Available data.
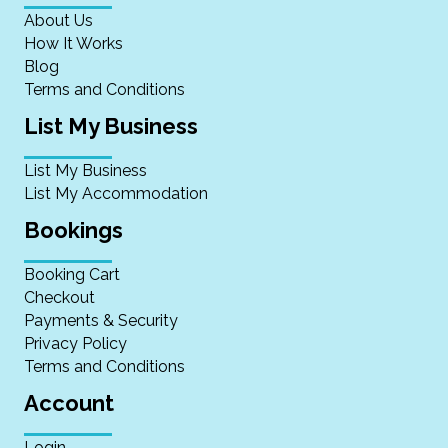
About Us
How It Works
Blog
Terms and Conditions
List My Business
List My Business
List My Accommodation
Bookings
Booking Cart
Checkout
Payments & Security
Privacy Policy
Terms and Conditions
Account
Login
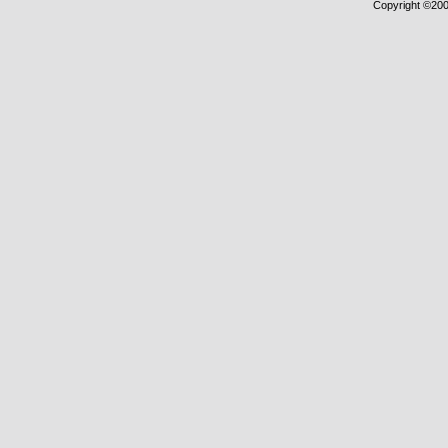
Copyright ©2000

Task prompt.
All of the material is to be reproduced verbatim, pictures excluded.

Solution to this task.
About Us
How It Works
Blog
Terms and Conditions
List My Business
List My Business
List My Accommodation
Bookings
Booking Cart
Checkout
Payments & Security
Privacy Policy
Terms and Conditions
Account
Login
Copyright ©2000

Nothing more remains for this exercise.